BEGIN Data extract

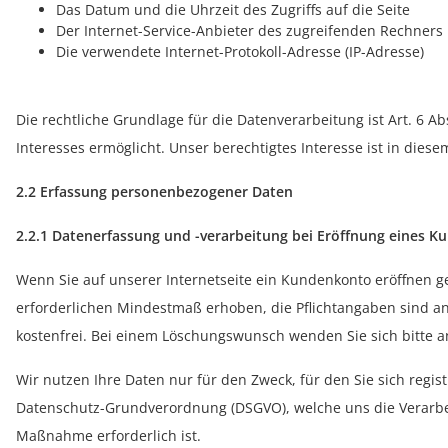
Das Datum und die Uhrzeit des Zugriffs auf die Seite
Der Internet-Service-Anbieter des zugreifenden Rechners
Die verwendete Internet-Protokoll-Adresse (IP-Adresse)
Die rechtliche Grundlage für die Datenverarbeitung ist Art. 6 A
Interesses ermöglicht. Unser berechtigtes Interesse ist in diesem
2.2 Erfassung personenbezogener Daten
2.2.1 Datenerfassung und -verarbeitung bei Eröffnung eines 
Wenn Sie auf unserer Internetseite ein Kundenkonto eröffnen ge
erforderlichen Mindestmaß erhoben, die Pflichtangaben sind a
kostenfrei. Bei einem Löschungswunsch wenden Sie sich bitte a
Wir nutzen Ihre Daten nur für den Zweck, für den Sie sich regist
Datenschutz-Grundverordnung (DSGVO), welche uns die Verarbeit
Maßnahme erforderlich ist.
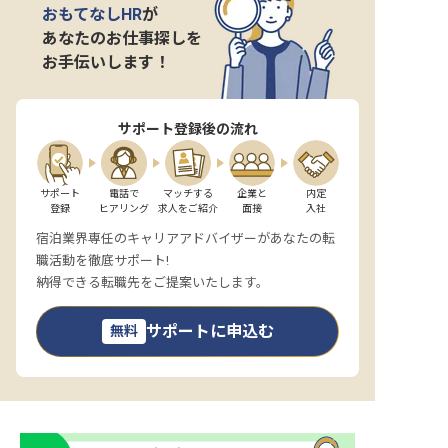
おもてなしHR
が
あなたのお仕事探しを
お手伝いします！
サポート登録後の流れ
サポート

電話で

マッチする

企業と

内定

登録
ヒアリング
求人をご紹介
面接
入社
宿泊業界専任のキャリアアドバイザーがあなたの転
職活動を徹底サポート!
納得できる転職先をご提案いたします。
サポートに申込む
無料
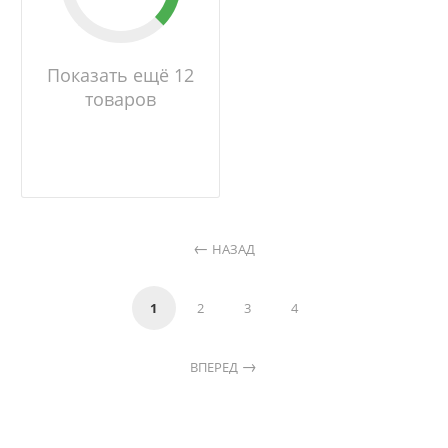
Показать ещё 12
товаров
НАЗАД
1
2
3
4
ВПЕРЕД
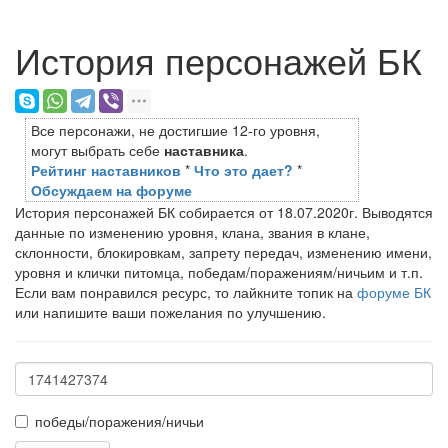
История персонажей БК
Все персонажи, не достигшие 12-го уровня,
могут выбрать себе
наставника
.
Рейтинг наставников
*
Что это дает?
*
Обсуждаем на форуме
История персонажей БК собирается от 18.07.2020г. Выводятся
данные по изменению уровня, клана, звания в клане,
склонности, блокировкам, запрету передач, изменению имени,
уровня и клички питомца, победам/поражениям/ничьим и т.п.
Если вам понравился ресурс, то лайкните топик на
форуме БК
или напишите ваши пожелания по улучшению.
победы/поражения/ничьи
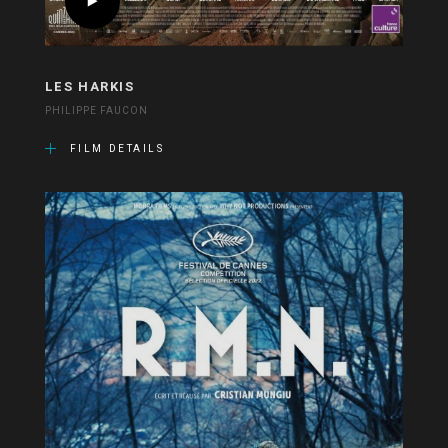
LES HARKIS
PHILIPPE FAUCON
FILM DETAILS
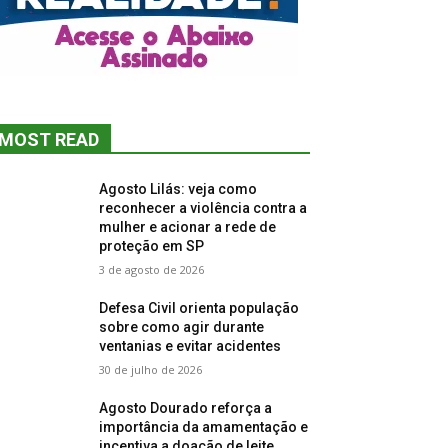
MOST READ
Agosto Lilás: veja como
reconhecer a violência contra a
mulher e acionar a rede de
proteção em SP
3 de agosto de 2026
Defesa Civil orienta população
sobre como agir durante
ventanias e evitar acidentes
30 de julho de 2026
Agosto Dourado reforça a
importância da amamentação e
incentiva a doação de leite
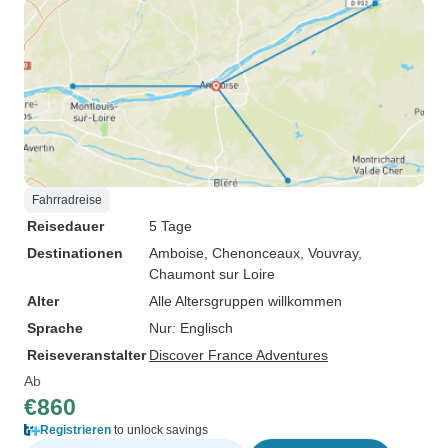
Fahrradreise
Reisedauer
5 Tage
Destinationen
Amboise
, Chenonceaux
, Vouvray
,
Chaumont sur Loire
Alter
Alle Altersgruppen willkommen
Sprache
Nur: Englisch
Reiseveranstalter
Discover France Adventures
Ab
€860
Registrieren
to unlock savings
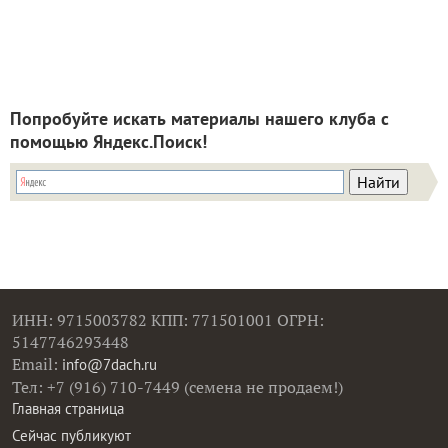
Попробуйте искать материалы нашего клуба с
помощью Яндекс.Поиск!
ИНН: 9715003782 КПП: 771501001 ОГРН:
5147746293448
Email:
info@7dach.ru
Тел: +7 (916) 710-7449 (семена не продаем!)
Главная страница
Сейчас публикуют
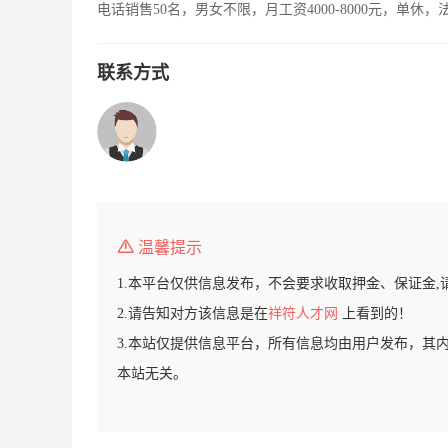
电话销售50名，男女不限，月工资4000-8000元，单休
联系方式
温馨提示
1.本平台仅供信息发布，不会要求收取押金、保证金,
2.请告知对方该信息是在
祥符人才网
上看到的！
3.本站仅提供信息平台，所有信息均由用户发布，其
本站无关。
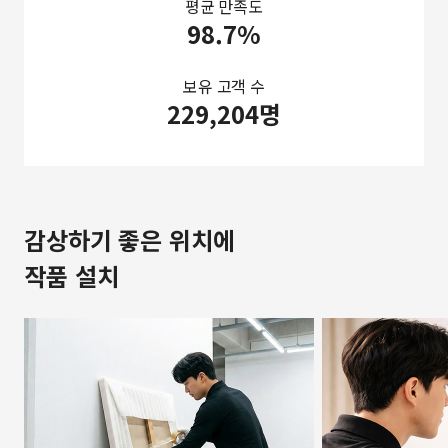
평균 만족도
98.7%
보유 고객 수
229,204명
감상하기 좋은 위치에
작품 설치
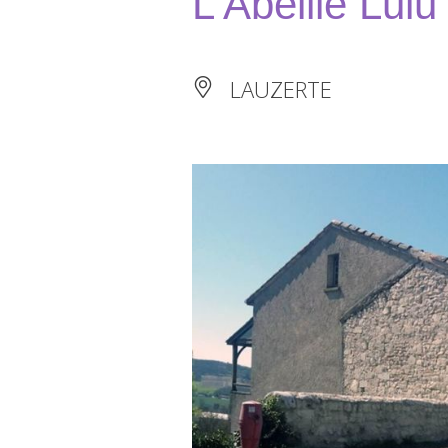
L'Abeille Lul
LAUZERTE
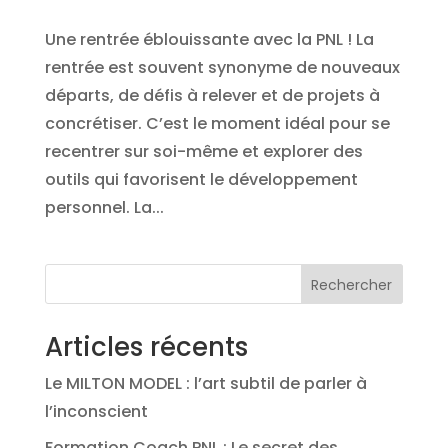
Une rentrée éblouissante avec la PNL ! La
rentrée est souvent synonyme de nouveaux
départs, de défis à relever et de projets à
concrétiser. C’est le moment idéal pour se
recentrer sur soi-même et explorer des
outils qui favorisent le développement
personnel. La...
Rechercher
Articles récents
Le MILTON MODEL : l’art subtil de parler à
l’inconscient
Formation Coach PNL : Le secret des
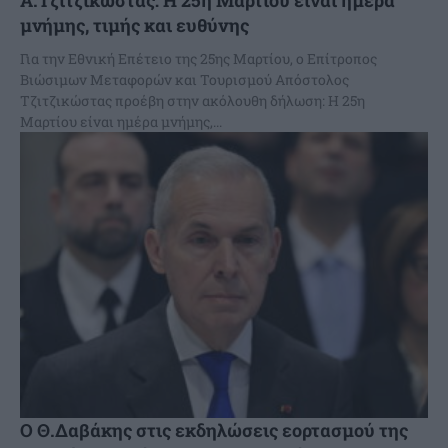
Α.Τζιτζικώστας: Η 25η Μαρτίου είναι ημέρα
μνήμης, τιμής και ευθύνης
Για την Εθνική Επέτειο της 25ης Μαρτίου, ο Επίτροπος
Βιώσιμων Μεταφορών και Τουρισμού Απόστολος
Τζιτζικώστας προέβη στην ακόλουθη δήλωση: Η 25η
Μαρτίου είναι ημέρα μνήμης,...
Ο Θ.Δαβάκης στις εκδηλώσεις εορτασμού της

END Data extract

= Your instructions =
Reproduce every line above that contains the string "Μαρτίου".

= Reply =
Α.Τζιτζικώστας: Η 25η Μαρτίου είναι ημέρα
Για την Εθνική Επέτειο της 25ης Μαρτίου, ο Επίτροπος
Μαρτίου είναι ημέρα μνήμης,...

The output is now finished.